Leave the pictures aside and copy all the data exactly.

** Data records follows **

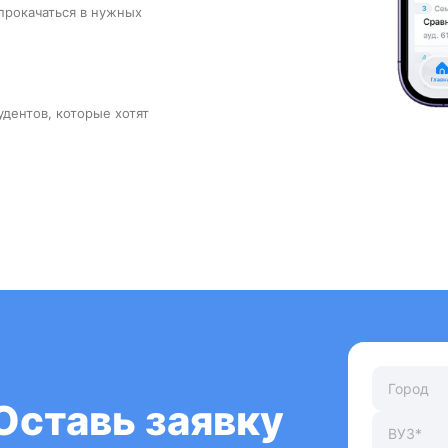
прокачаться в нужных
удентов, которые хотят
Оставь заявку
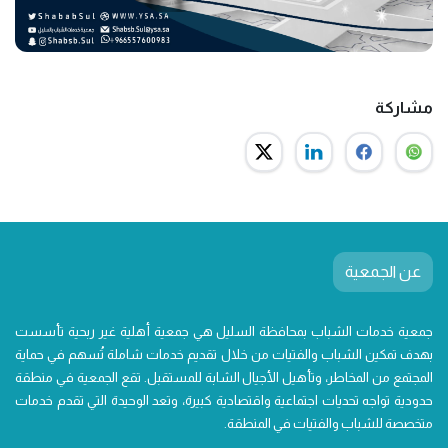
مشاركة
عن الجمعية
جمعية خدمات الشباب بمحافظة السليل هي جمعية أهلية غير ربحية تأسست
بهدف تمكين الشباب والفتيات من خلال تقديم خدمات شاملة تُسهم في حماية
المجتمع من المخاطر، وتأهيل الأجيال الشابة للمستقبل. تقع الجمعية في منطقة
حدودية تواجه تحديات اجتماعية واقتصادية كبيرة، وتعد الوحيدة التي تقدم خدمات
متخصصة للشباب والفتيات في المنطقة.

** End of Data records **

Answer to this exercise →
прокачаться в нужных
удентов, которые хотят
Оставь заявку
مشاركة
عن الجمعية
جمعية خدمات الشباب بمحافظة السليل هي جمعية أهلية غير ربحية تأسست
بهدف تمكين الشباب والفتيات من خلال تقديم خدمات شاملة تُسهم في حماية
المجتمع من المخاطر، وتأهيل الأجيال الشابة للمستقبل. تقع الجمعية في منطقة
حدودية تواجه تحديات اجتماعية واقتصادية كبيرة، وتعد الوحيدة التي تقدم خدمات
متخصصة للشباب والفتيات في المنطقة.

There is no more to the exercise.